Constantly raising quotas without sound justification leads to burnout and turnover.
Better Alternative:
Set realistic, data-driven quotas that align with industry benchmarks and actual company events. Invest in more marketing, provide adequate tools, and create an environment where increases are justified, not just demanded. Considering employee turnover caused by unrealistic quotas, also do the math to determine if hiring an additional sales rep to grow revenue might cost less in the long run.
The Obsession with Activity Metrics Over Outcomes
Old-school sales leaders still focus heavily on tracking activity metrics like calls made, emails sent, and demos completed. While activity is important, prioritizing quantity over quality often leads to obligatory busy work.

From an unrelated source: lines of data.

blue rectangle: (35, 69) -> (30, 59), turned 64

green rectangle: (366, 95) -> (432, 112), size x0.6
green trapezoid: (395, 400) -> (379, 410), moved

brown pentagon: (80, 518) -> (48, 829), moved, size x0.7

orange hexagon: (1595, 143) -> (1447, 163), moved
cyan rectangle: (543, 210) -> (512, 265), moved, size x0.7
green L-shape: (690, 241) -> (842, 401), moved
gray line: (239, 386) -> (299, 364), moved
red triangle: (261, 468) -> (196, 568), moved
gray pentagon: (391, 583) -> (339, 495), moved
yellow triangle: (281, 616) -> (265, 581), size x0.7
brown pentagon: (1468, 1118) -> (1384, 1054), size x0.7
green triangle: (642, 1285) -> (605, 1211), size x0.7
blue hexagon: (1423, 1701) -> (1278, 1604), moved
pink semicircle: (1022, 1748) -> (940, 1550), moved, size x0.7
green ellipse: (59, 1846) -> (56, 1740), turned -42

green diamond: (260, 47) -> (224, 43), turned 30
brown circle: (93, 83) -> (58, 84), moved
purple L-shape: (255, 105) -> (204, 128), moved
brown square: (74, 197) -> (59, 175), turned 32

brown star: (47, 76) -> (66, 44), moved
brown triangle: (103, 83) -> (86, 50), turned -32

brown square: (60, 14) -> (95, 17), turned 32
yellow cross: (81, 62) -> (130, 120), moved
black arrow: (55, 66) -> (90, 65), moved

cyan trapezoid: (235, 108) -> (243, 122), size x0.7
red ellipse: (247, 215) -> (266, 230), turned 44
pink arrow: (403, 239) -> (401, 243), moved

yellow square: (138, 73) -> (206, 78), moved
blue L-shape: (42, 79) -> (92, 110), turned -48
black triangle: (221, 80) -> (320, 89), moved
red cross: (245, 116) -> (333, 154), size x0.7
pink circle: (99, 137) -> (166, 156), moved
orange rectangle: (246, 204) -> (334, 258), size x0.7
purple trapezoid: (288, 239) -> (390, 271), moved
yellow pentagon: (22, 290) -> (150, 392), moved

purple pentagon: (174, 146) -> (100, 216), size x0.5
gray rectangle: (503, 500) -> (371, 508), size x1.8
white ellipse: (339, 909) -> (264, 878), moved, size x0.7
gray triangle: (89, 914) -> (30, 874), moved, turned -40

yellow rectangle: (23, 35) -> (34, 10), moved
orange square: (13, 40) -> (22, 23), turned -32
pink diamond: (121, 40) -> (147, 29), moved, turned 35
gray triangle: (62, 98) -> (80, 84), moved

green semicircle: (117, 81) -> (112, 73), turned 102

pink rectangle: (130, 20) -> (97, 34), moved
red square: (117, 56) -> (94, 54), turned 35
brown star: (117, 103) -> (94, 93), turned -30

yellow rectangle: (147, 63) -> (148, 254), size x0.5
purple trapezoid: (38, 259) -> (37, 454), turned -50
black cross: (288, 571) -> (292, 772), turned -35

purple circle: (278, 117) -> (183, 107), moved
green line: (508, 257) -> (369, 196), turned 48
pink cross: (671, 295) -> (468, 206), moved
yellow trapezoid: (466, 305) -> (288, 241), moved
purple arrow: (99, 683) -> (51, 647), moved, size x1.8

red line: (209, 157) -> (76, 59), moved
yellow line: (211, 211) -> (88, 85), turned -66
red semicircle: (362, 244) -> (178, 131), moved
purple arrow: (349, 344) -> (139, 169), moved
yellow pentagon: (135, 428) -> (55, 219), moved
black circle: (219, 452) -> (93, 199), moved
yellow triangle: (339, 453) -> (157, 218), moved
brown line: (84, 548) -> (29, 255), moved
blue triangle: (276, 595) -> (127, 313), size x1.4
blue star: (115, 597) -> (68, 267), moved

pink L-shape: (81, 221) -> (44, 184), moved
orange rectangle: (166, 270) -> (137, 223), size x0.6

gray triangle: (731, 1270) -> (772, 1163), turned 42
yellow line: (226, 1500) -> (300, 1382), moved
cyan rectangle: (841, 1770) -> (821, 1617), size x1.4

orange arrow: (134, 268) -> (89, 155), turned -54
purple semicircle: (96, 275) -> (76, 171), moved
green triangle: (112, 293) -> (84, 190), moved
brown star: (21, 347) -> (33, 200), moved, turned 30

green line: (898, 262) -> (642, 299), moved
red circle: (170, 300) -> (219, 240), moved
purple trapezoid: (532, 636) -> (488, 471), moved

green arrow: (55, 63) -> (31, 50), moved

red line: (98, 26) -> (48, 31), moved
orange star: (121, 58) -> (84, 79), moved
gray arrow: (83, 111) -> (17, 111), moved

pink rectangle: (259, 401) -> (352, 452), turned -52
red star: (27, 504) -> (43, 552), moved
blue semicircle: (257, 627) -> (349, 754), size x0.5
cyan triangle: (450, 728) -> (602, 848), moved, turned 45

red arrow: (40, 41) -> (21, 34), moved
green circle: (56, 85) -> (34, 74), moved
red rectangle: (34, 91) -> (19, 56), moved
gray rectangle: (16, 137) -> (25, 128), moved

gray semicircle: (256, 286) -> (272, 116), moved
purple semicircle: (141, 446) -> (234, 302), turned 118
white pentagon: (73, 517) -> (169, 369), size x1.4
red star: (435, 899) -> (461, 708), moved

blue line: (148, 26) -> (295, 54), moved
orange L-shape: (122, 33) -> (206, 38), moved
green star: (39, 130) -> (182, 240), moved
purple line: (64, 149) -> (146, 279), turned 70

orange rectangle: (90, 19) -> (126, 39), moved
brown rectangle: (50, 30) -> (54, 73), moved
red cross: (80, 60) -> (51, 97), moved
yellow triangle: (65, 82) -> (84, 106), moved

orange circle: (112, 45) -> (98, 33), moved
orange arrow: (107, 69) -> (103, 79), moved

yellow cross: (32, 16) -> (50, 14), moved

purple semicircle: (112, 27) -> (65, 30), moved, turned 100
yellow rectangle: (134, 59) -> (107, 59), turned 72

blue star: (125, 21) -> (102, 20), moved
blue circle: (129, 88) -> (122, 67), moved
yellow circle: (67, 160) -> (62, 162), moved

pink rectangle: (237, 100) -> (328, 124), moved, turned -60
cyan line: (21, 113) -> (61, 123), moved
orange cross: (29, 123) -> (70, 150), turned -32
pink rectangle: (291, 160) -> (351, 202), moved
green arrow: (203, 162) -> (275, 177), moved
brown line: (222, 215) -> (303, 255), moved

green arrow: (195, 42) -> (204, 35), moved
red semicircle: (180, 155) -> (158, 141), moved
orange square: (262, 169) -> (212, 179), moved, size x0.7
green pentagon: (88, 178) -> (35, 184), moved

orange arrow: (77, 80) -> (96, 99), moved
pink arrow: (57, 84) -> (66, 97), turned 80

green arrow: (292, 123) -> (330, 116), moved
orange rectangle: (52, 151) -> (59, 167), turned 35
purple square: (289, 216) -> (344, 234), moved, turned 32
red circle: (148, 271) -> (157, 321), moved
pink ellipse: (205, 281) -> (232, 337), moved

Why It’s No Longer Realistic:
High activity doesn’t necessarily translate to closed deals.
Reps spend more time checking boxes than closing business.
Quality conversations and strategic follow-ups matter more than sheer volume.
Better Alternative:
Shift the focus to outcome-based performance metrics, such as:
Revenue per rep
Conversion rates at each stage of the pipeline
Length of sales cycle and deal velocity
By tracking meaningful metrics, you encourage smarter, more strategic selling rather than mindless activity.
Micromanagement and Lack of Trust
Many sales managers still operate with a “big brother” mentality as they watch their reps’ every move, demanding frequent updates, and requiring exhaustive reporting. This breeds a culture of distrust and stifles motivation.
Why It’s No Longer Realistic:
High-performing reps don’t want or need constant oversight.
Micromanagement kills morale and creativity.
Trust and autonomy lead to better results.
Better Alternative:
If you’re micromanaging, that could mean you hired the wrong people. Hire better people and let them sell. Provide clear expectations, support them with the right tools, and measure performance based on results, not excessive check-ins and reporting.
The Path Forward: Evolve or Lose Your Best Reps
Sales management must evolve with the times or risk losing their best talent. Today’s sales professionals want to work for leaders who understand the modern sales landscape, respect their expertise, and provide them with strategies that actually work.
If you’re still pushing outdated sales tactics, ask yourself:
Are my expectations grounded in reality, or are they based on training and playbooks from decades ago?
Am I requiring my sales reps to work in the most efficient way, or the most traditional way?
Would I enjoy working under the management style I enforce, or would I find it highly irritating?
Should our company leadership consider investing in fractional sales management or sales consulting for help modernizing our company’s sales strategy and processes?
It’s time to be real with your sales team. Drop the outdated tactics, embrace modern selling, and build an environment where reps can truly thrive. This all falls under the category of working smarter – not harder, and that’s a great way to drive revenue in modern selling.